━━ Exercise material ━━

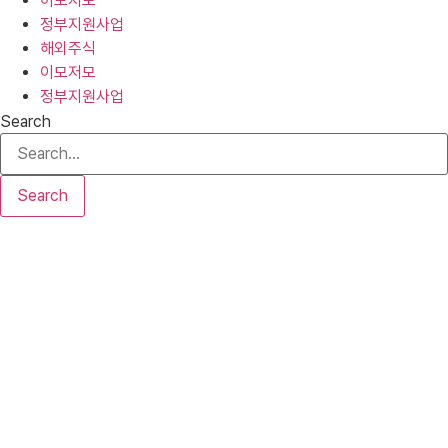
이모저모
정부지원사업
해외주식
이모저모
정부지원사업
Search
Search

━━━
━━ Exercise material ━━

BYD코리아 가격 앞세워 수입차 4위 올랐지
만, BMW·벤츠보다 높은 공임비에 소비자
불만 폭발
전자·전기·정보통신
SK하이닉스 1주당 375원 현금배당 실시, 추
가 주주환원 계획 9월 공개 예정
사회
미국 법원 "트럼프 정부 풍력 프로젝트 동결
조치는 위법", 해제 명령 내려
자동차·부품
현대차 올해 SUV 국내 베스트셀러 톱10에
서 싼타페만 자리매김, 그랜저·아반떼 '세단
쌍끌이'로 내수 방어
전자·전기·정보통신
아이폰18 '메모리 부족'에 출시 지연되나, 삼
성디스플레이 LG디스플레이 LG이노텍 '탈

━━━
━━ Exercise material ━━

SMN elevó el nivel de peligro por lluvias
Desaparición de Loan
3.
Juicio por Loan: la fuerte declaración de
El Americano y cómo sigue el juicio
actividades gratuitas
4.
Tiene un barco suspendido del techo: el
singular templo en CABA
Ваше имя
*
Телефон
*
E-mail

━━━

To do
Locate the word "Loan" in the records above, and return each line that has it.

Answer to the exercise
Desaparición de Loan
Juicio por Loan: la fuerte declaración de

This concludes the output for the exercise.